Total number of articles: 88107
Total number of comments: 440535


In [5]:
#  Check missing data

df_train.isna().sum()

text       0
comment    0
score      0
dtype: int64

In [6]:
# Check duplicates in data

df_train.duplicated().sum()

0

In [7]:
df_train.head(11)

Unnamed: 0,text,comment,score
0,How many summer Y Combinator fundees decided not to continue with their startup and go back to school? and what were the rea...,Going back to school is not identical with giving up. Some founders go back to school and keep working on the startup while ...,0
1,How many summer Y Combinator fundees decided not to continue with their startup and go back to school? and what were the rea...,"There will invariably be those who don't see the success they set out for, and they fall back to their original path. That's...",1
2,How many summer Y Combinator fundees decided not to continue with their startup and go back to school? and what were the rea...,"For me school is a way to be connected to what is going on in the ""real world"". I entered school thinking it is EITHER schoo...",2
3,How many summer Y Combinator fundees decided not to continue with their startup and go back to school? and what were the rea...,I guess it really depends on how hungry you are and how much you believe in your product. I'm only 24 and still in school as...,3
4,How many summer Y Combinator fundees decided not to continue with their startup and go back to school? and what were the rea...,I know pollground decided to go back to school after getting y combinator funding,4
5,CBS acquires last.fm for $280m,"It will be curious to see where this heads in the long run. CBS is on a tear but will it fit their image, will they try and...",0
6,CBS acquires last.fm for $280m,Does this mean that there's now a big-name company who will fight for the repeal of the recent streaming-music royalty hike?,1
7,CBS acquires last.fm for $280m,Also on BBC News: http://news.bbc.co.uk/1/low/technology/6701863.stm .Nice to see a London-based co. hit the headlines.,2
8,CBS acquires last.fm for $280m,I don't understand what they do that is worth $70M a year.,3
9,CBS acquires last.fm for $280m,"sold out too cheaply. given their leadership position, they should have ask for at least $500m",4


In [8]:
def process_text(text, stop_words, lemmatizer):
    """
    Обработка текста:
        удаление служебных символов и стоп-слов
        приведение к нижнему регистру
        лемматизация
    """
    text = re.sub(re.compile('<.*?>'), '', text)
    text =  re.sub('[^A-Za-z0-9]+', ' ', text)

    text = text.lower()

    tokens = nltk.word_tokenize(text)

    text = [word for word in tokens if word not in stop_words]
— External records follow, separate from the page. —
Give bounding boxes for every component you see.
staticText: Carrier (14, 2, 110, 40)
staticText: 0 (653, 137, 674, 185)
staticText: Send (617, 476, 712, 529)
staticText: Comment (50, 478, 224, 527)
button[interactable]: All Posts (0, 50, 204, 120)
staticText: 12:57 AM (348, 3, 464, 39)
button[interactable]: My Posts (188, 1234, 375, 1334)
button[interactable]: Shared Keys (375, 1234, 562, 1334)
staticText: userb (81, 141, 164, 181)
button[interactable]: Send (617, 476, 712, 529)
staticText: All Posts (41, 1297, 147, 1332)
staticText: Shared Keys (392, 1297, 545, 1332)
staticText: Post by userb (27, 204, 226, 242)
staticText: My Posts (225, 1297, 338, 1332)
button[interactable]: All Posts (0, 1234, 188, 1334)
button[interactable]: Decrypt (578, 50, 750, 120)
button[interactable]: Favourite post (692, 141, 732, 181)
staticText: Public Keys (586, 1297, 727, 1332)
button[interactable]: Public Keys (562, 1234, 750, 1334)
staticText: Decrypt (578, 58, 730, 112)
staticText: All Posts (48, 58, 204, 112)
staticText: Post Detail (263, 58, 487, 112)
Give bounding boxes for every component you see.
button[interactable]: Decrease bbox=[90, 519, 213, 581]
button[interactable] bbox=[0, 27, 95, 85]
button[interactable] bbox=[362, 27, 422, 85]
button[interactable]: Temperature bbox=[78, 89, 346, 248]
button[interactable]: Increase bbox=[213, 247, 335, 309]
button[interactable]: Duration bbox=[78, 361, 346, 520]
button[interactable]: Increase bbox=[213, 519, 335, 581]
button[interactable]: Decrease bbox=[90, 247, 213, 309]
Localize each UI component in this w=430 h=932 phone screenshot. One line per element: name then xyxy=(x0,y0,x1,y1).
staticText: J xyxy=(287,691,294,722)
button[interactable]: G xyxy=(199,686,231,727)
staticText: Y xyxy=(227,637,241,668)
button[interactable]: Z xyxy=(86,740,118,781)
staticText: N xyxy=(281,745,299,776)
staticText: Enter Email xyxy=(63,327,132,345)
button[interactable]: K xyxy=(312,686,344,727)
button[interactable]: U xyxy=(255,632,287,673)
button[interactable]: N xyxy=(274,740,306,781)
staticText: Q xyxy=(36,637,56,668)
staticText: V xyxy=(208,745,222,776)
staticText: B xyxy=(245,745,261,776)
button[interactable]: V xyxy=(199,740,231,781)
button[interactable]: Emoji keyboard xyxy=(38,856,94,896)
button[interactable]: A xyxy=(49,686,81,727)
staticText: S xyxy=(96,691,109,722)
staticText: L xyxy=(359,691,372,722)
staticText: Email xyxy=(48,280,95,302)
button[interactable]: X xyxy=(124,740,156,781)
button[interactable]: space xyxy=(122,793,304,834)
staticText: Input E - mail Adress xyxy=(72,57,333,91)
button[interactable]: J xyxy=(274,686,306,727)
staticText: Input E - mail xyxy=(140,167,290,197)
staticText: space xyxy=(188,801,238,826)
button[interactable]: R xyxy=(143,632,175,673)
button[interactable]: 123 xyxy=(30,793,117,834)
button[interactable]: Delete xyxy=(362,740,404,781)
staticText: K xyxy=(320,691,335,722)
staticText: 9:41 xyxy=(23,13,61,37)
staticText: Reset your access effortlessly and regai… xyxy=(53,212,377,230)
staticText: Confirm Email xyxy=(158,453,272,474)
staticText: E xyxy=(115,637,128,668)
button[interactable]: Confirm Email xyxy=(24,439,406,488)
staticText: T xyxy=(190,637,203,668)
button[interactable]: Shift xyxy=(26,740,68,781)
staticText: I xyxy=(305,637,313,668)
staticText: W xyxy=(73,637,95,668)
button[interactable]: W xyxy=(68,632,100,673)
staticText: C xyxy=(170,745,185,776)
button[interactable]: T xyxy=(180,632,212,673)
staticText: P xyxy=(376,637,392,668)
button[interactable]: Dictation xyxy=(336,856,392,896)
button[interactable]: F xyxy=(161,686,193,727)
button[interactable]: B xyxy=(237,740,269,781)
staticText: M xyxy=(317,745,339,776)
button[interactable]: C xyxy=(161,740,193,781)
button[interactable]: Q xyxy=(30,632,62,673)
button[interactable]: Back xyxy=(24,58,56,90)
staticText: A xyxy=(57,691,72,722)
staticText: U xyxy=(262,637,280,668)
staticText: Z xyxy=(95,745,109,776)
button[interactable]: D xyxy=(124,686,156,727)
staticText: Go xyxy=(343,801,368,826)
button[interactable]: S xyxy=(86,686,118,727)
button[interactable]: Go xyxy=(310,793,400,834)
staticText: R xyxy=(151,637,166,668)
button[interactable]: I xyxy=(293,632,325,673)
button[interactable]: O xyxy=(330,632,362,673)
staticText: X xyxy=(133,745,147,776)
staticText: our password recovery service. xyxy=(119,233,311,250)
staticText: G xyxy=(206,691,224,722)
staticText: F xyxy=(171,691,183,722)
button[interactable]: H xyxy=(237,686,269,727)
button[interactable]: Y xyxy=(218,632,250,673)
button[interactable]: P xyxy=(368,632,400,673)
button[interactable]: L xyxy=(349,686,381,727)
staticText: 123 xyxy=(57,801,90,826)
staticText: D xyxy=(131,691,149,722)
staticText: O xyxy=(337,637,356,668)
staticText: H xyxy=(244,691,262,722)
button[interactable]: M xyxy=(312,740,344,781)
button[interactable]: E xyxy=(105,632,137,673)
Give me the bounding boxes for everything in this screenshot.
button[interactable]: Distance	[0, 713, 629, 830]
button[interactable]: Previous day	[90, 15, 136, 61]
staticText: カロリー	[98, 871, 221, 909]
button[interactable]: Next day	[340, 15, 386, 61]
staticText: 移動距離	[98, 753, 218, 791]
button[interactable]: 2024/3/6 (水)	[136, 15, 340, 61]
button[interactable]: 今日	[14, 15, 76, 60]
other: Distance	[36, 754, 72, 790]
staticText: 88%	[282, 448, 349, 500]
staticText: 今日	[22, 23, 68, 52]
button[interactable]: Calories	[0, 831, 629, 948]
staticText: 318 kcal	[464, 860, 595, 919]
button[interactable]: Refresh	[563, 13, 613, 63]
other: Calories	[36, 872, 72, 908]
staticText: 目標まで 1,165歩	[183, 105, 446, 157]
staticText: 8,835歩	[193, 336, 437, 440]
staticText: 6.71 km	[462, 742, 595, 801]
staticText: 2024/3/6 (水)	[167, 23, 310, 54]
    text = [lemmatizer.lemmatize(word) for word in text]

    text = ' '.join(text)

    return text

In [9]:
# Lemmatization preprocessing of text

nltk.download('wordnet')
nltk.download('omw-1.4')
nltk.download('stopwords')
nltk.download('punkt')

stop_words = stopwords.words('english')
lemmatizer = WordNetLemmatizer()

df_train['prp_text'] = df_train['text'].apply(lambda text: process_text(text, stop_words, lemmatizer))
df_train['prp_com'] = df_train['comment'].apply(lambda text: process_text(text, stop_words, lemmatizer))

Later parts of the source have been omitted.